The Swiss artist Sophie Taeuber-Arp (1889–1943) will always be linked to her husband, Jean Arp (born Hans Peter Wilhelm Arp), whose sculptures and paintings have overshadowed her own immense range of work for decades. In intro art history texts, it’s Jean you’ll read about for pages, whereas Sophie may get a greyed-out box that features one of her works from the 1930s, like “Composition”

But Sophie was a vivacious, immensely talented woman whose skill and curiosity commanded media from puppets to magazines, dance to textiles, painting to interior design. Her work contains colors, arrangements, and textures that are mesmerizing to see in-person, and she adds to the possibilities of abstraction a more equalitarian vision.
At MoMA “Living Abstraction” exhibition [now through March 12, 2022)], we clearly see Sophie’s love of materials, her hope of blending form with function, and her love of humanity — in all its folly and arrogance. Co-curator Anne Umland says: “Taeuber-Arp’s primary insight as an artists is that that that grid, that simple organizing structure, could become the basis for a new language of abstraction.” Viewing this exhibit today expanded my ideas of abstraction and its connection to justice and beauty.
“Living Abstraction” starts with “Vertical-Horizontal Composition with Reciprocal Triangles” (1918). This gouache collage with pencil on paper shows an intriguing playfulness with weight; Sophie balances pyramidical figures atop of the pointed tips of what could be a factory or church. (Some abstractionists will exhort you to abandon any figural interpretations, but Sophie seems pretty chill; if you want to point to an element and dub it a figure – she’s down. She even prefaced some early abstractions as “Towards figuration”). The dark lucent blue in the top-right flickers, thanks to the gouache, which is watercolor mixed with more gooey substances so that the pigment absorbs more light, meaning some layers are darker, some lighter; the interplay in this little corner is fascinating to watch.

Sophie applies wool or cotton to a canvas.
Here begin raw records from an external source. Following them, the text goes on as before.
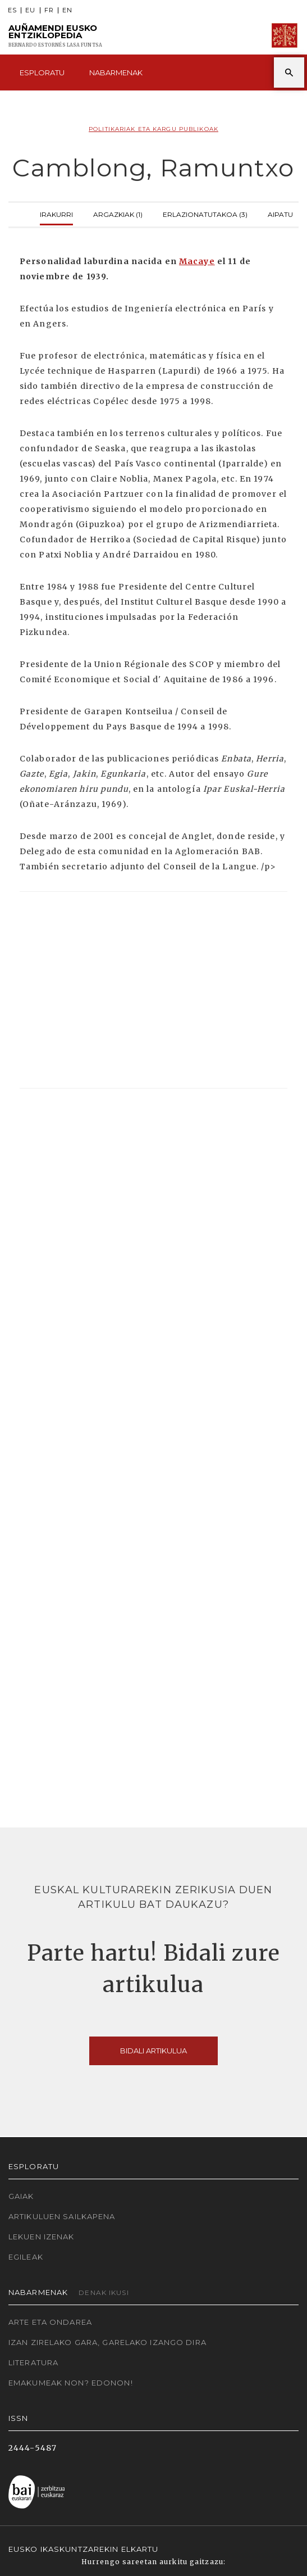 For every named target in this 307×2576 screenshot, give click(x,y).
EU (30, 10)
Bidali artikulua (153, 2050)
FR (49, 10)
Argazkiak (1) (118, 213)
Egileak (25, 2256)
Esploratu (42, 72)
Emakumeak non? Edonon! (70, 2382)
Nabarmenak (116, 72)
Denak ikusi (104, 2292)
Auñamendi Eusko (55, 35)
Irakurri (56, 213)
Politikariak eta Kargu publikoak (153, 129)
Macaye (197, 261)
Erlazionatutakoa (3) (205, 213)
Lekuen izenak (41, 2236)
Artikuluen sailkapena (62, 2216)
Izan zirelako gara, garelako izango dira (107, 2342)
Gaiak (21, 2196)
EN (67, 10)
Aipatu (280, 213)
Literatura (33, 2362)
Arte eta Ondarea (50, 2322)
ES (12, 10) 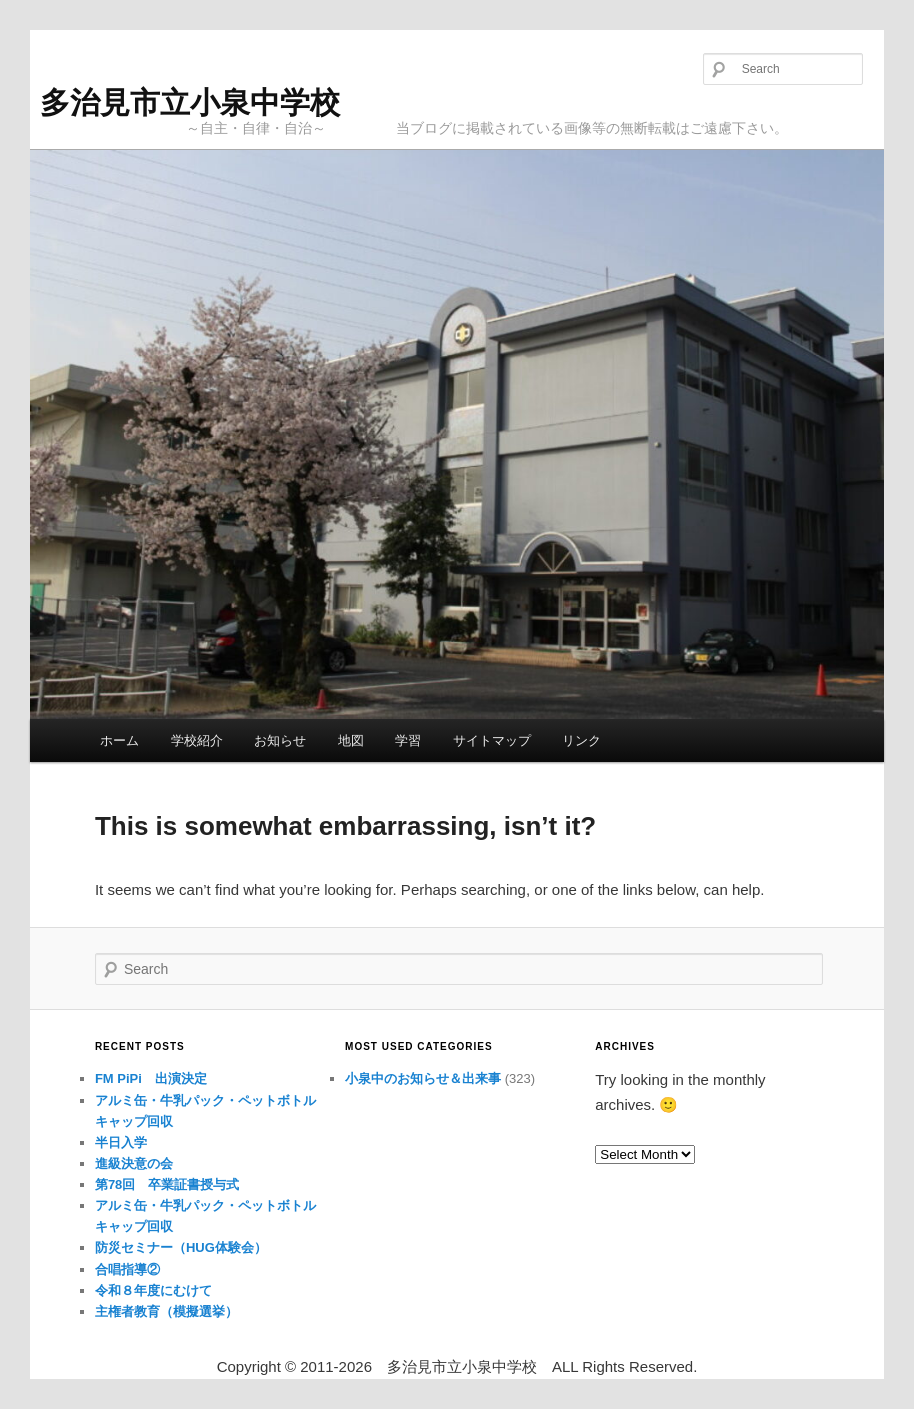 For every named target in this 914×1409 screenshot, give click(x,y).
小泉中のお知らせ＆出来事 (423, 1078)
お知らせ (280, 740)
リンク (581, 740)
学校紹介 (197, 740)
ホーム (119, 740)
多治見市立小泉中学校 (190, 102)
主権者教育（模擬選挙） (166, 1311)
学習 (408, 740)
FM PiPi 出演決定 (151, 1078)
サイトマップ (492, 740)
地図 (351, 740)
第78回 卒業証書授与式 (167, 1184)
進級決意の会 (134, 1163)
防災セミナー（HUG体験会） (181, 1247)
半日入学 (121, 1142)
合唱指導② (127, 1269)
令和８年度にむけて (153, 1290) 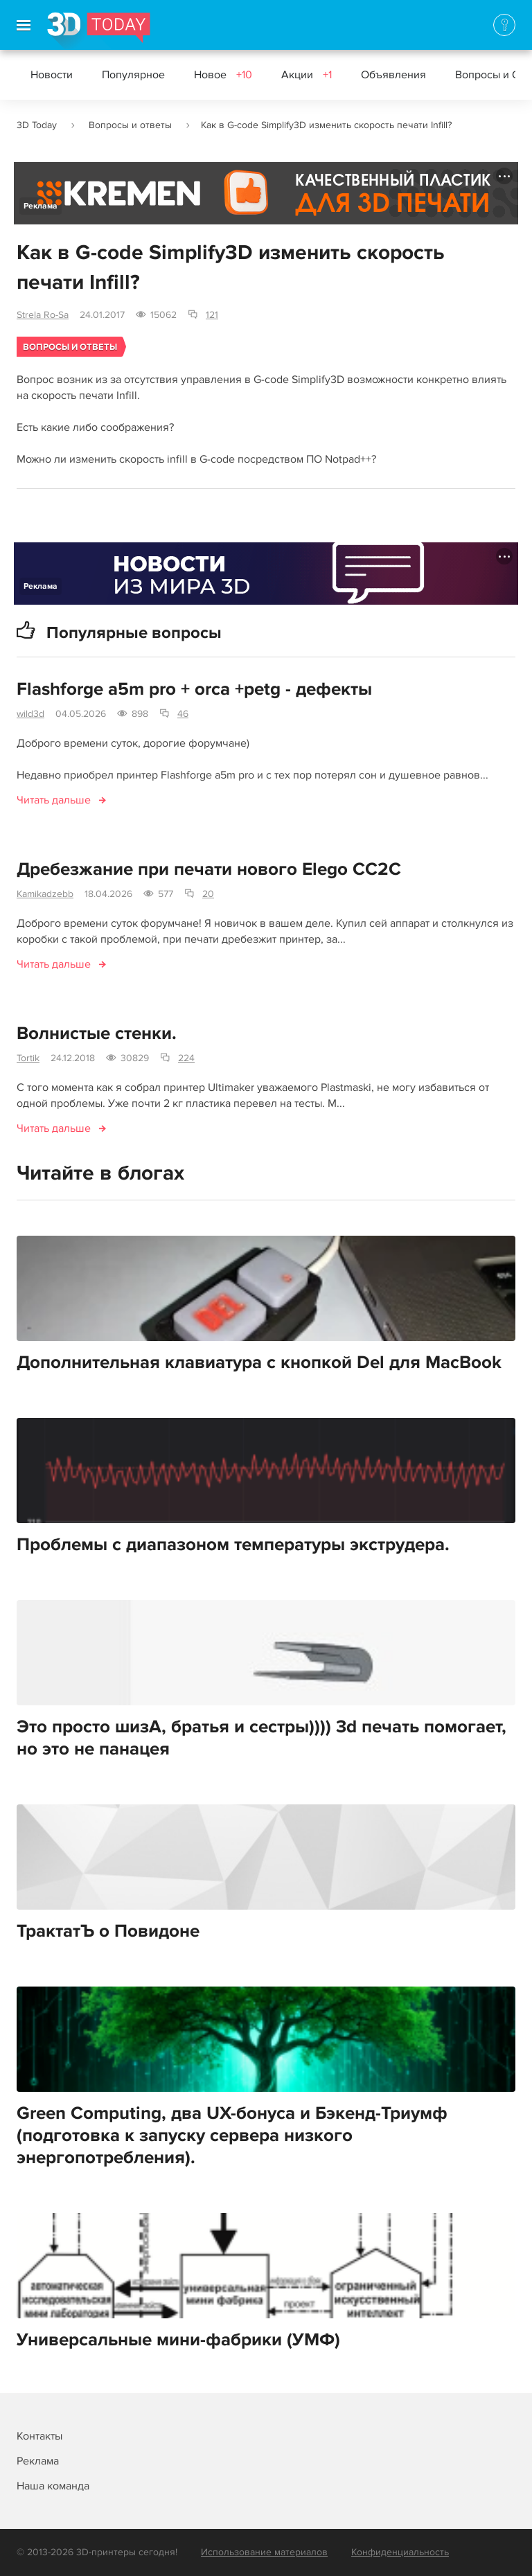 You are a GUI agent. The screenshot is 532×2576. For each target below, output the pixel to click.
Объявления (393, 75)
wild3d (30, 714)
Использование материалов (264, 2552)
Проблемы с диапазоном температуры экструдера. (233, 1545)
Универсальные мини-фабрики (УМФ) (178, 2340)
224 (186, 1058)
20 (208, 894)
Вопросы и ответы (130, 125)
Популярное (133, 75)
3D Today (37, 125)
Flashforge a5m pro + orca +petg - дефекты (194, 689)
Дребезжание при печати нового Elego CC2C (209, 869)
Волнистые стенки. (97, 1033)
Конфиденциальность (400, 2552)
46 (182, 714)
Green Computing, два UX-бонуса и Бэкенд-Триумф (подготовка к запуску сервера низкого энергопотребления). (232, 2135)
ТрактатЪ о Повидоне (108, 1931)
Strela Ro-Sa (43, 315)
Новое (223, 75)
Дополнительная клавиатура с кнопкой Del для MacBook (259, 1362)
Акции (306, 75)
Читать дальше (54, 800)
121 (212, 315)
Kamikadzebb (45, 894)
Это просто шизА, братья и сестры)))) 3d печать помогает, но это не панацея (261, 1738)
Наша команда (53, 2486)
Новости (51, 75)
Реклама (40, 206)
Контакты (39, 2436)
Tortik (28, 1058) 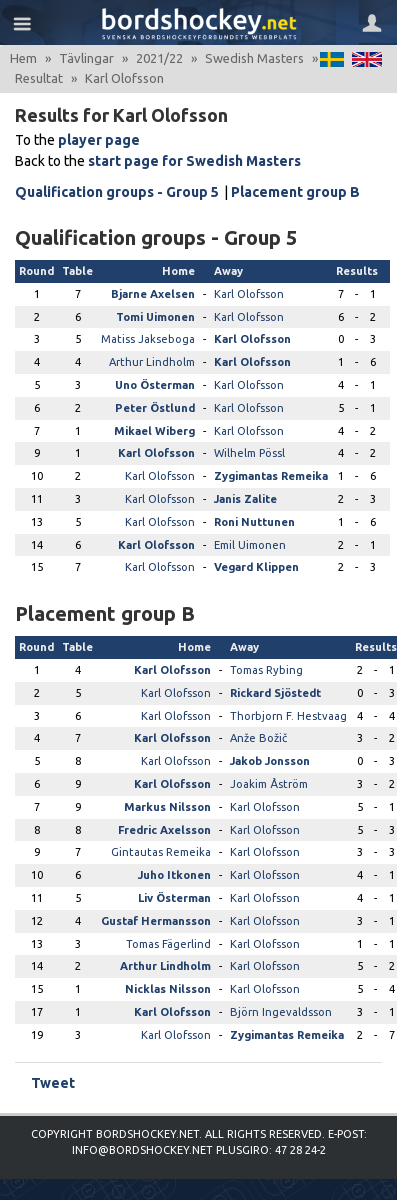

She makes beaded purses and snuffbox sculpture for her siblings. Openness, humanity, and creation – these are Sophie’s values — art objects made with little (if any) considerations to capitalistic demands or genre as defined by a syllabus.
“She didn’t see the barriers between different mediums,” Amah-Rose Abrams writes. “It’s her flexibility that I feel is very radical.”
You see this in “Cushion Panel” (1916), made from wool:

Zoom up to bottom-right to see alternating vertical and horizontal weaves. I love this pattern within a pattern. It produces a dynamism to this simple pillow cover. It’s also emblematic of Sophie’s constant search for the vitality beneath surfaces.

You can see this search for the nature of substances in “Free Rhythms” (1919), another work on gouache, pencil on thick paper. Each block of color has a curious pulsation because of the gouache, and hangs like a flag or a garment on a laundry line (free association from this darling of Dada is welcome). You can also imagine this as a plane on the ole space-time continuum. What’s underneath?

What does Sophie add to the language of abstraction? Perhaps a more benign relation between elements. There are no non-negotiable vanishing points in her work, no areas where one must look. Her palate is faded and playful, not monochromatic or domineering.
These early forms reminded me of Elaine Scarry’s thoughts on the democratizing power of beauty. In On Beauty and Being Just (1999), Scarry proposes that the forms of beauty – whether an individual, the sky, a flower, or “art” – emotionally prepare one for a system of justice tending toward fairness and equality:
“Beautiful things give rise to the notion of distribution, to a lifesaving reciprocity, to fairness not just in the sense of loveliness of aspect but in the sense of ‘a symmetry of everyone’s relation to one another.’”
— Scarry, 95, also quoting John Rawls’ definition of fairness)
This is the vision that Sophie shares. She wants art to imbue our days not as a gift shop frenzy but as a key pattern of thought that welcomes vitality and meaning. She wants her work and those who behold it to become “living things.” In 1927, Sophie wrote:
“The desire to enrich and beautify things cannot be interpreted materialistically, that is, in the sense of increasing their value as possessions; rather, it stems from the instinct for perfection and the creative act.”
— Sophie Taeuber-Arp, “Guidelines for Drawing Instruction in the Textile Professions”
The first wall of the show has a beautifully-written description of Sophie’s life. I wrote down one quote quickly in my notebook (please note I dropped the u in her last name 😉

& if you have no patience to decipher my handwriting:
“Only when we go into ourselves and attempt to be entirely true to ourselves will we succeed in making things of value, living things, and in this way help to develop a new style that is fitting for us.”
— Sophie Taeuber-Arp
🙂
Swing by MoMA before March 12, 2022 to enjoy “Living Abstraction.”